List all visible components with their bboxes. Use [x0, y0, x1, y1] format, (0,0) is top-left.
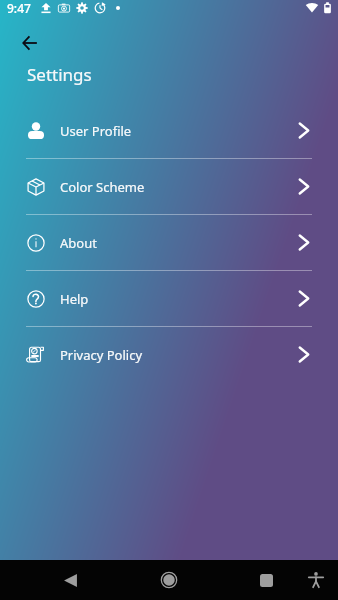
- button[interactable]: About: [0, 215, 338, 270]
- staticText: Settings: [27, 63, 92, 86]
- button[interactable]: Recents: [251, 565, 281, 595]
- staticText: 9:47: [7, 0, 31, 16]
- button[interactable]: Color Scheme: [0, 159, 338, 214]
- staticText: Privacy Policy: [60, 346, 143, 364]
- button[interactable]: Home: [154, 565, 184, 595]
- button[interactable]: Privacy Policy: [0, 327, 338, 382]
- button[interactable]: Back: [14, 27, 46, 59]
- button[interactable]: Help: [0, 271, 338, 326]
- staticText: User Profile: [60, 122, 132, 140]
- staticText: About: [60, 234, 97, 252]
- button[interactable]: Accessibility: [301, 565, 331, 595]
- button[interactable]: Back: [55, 565, 85, 595]
- staticText: Help: [60, 290, 89, 308]
- staticText: Color Scheme: [60, 178, 145, 196]
- button[interactable]: User Profile: [0, 103, 338, 158]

**********

== Work required ==
Every line of the records that includes the word "User" should be gathered.

== Task output ==
- staticText: User Profile: [60, 122, 132, 140]
- button[interactable]: User Profile: [0, 103, 338, 158]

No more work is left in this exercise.